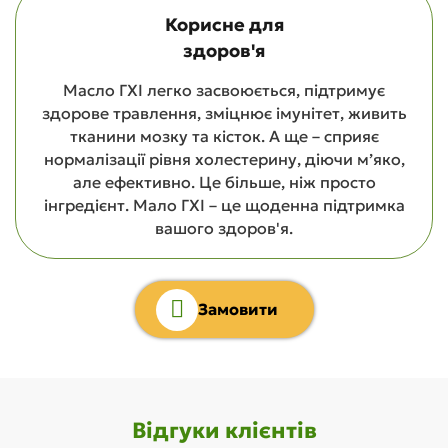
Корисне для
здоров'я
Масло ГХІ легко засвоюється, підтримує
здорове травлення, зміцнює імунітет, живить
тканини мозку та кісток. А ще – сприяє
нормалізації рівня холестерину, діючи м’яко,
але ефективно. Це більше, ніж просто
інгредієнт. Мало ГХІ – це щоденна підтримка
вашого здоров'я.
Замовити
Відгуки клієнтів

################

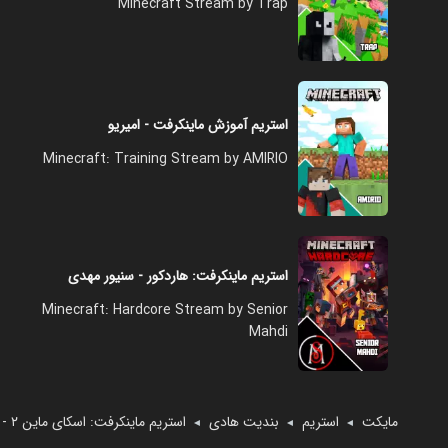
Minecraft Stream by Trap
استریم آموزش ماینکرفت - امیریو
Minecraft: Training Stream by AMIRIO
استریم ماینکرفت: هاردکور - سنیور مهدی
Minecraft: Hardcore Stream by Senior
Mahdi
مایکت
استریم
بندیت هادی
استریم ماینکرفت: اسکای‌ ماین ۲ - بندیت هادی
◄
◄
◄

################

#### BRIEF
For the material above, reproduce exactly the lines from the line with "Корисне для" to the line with "Відгуки клієнтів", inclusive, and exclude all others.

#### RESPONSE AREA
Корисне для
здоров'я
Масло ГХІ легко засвоюється, підтримує
здорове травлення, зміцнює імунітет, живить
тканини мозку та кісток. А ще – сприяє
нормалізації рівня холестерину, діючи м’яко,
але ефективно. Це більше, ніж просто
інгредієнт. Мало ГХІ – це щоденна підтримка
вашого здоров'я.
Замовити
Відгуки клієнтів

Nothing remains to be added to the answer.